If one adoopts the Pesetsky's conjecture about the nature of Case, according to which Case is an uninterpretable Tense feature and CP (sentential argument) is the same category as DP - C/DP, complementizers like "that" carry the Case feature in themselves, so it will be enough to only make use of the complementizer to mark the Case. All languages I know stick with this strategy.
Another issue is how to tackle sentential arguments when they come in prepositional objects. Gerund phrases take care of it in English (e.g. "She doesn't believe in getting lost in the wood"). Nevertheless, other languages don't like non-finite complementation to that extend. In Russian, for example, there are so-called pronominal-correlative sentences: the subordinate clause is finite, in its head is a complementizer, the predicate in the higher clause requires a preposition, the preposition assignes a particular case to its object, the complementizer of the lower clause cannot take a case value, so an expletive (demonstrative pronoun in this case) is to be made use of in order to receive a case:
"Ona ne verit v to, čto zabludilaś v lesu"
[She not believe-Pres-3pSg in that (dem.pron.)-AccSg, that (complementizer) get lost-Past-Fem in (the) woods-Preposition.CaseSg].
If there is no expletive, one can simply get rid of the preposition:
"Ona ne verit, čto zabludilaś v lesu".
I am not sure whether this construction is grammatical in English ("She doesn't believe that she has got lost in the woods").
When the complementizer is not "that" (čto), the situation remains the same:
"Ona rasskazala o tom, kak provela leto"
[She tell-Past-Fem about that (dem.pron)-Preposition.CaseSg, how (complementizer) spend-Past-Fem (the) summer-AccSg]
"She told about how she spent the summer".
Once again, the preposition can be ommitted.
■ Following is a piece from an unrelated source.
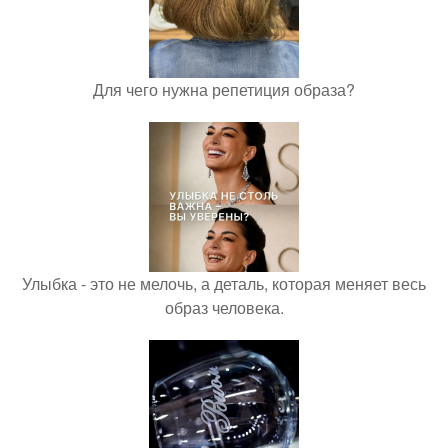
Для чего нужна репетиция образа?
Улыбка - это не мелочь, а деталь, которая меняет весь
образ человека.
Returning to your example 'That people still read that book annoys me' - the Russian translation will be with the expletive too, I mean, not simply "that people read", but "That (dem.pron)-Nom, that people read that book annoys me". Nonetheless, when the sentential argument is not in the subject position, the expletive is not necessary.
The conclusion is that in Russian the case value on sentential arguments is absent, except for when they appear as the arguments of PPs or in the subject position: then the case values are assigned to the expletive.
I guess, this expletive pronoun can be substituted by "the fact", so in Russian "fact" dropped and only "the" (which I indicate by "that") is present. With such an analysis the English constructions are essentially parallel to the Russian ones.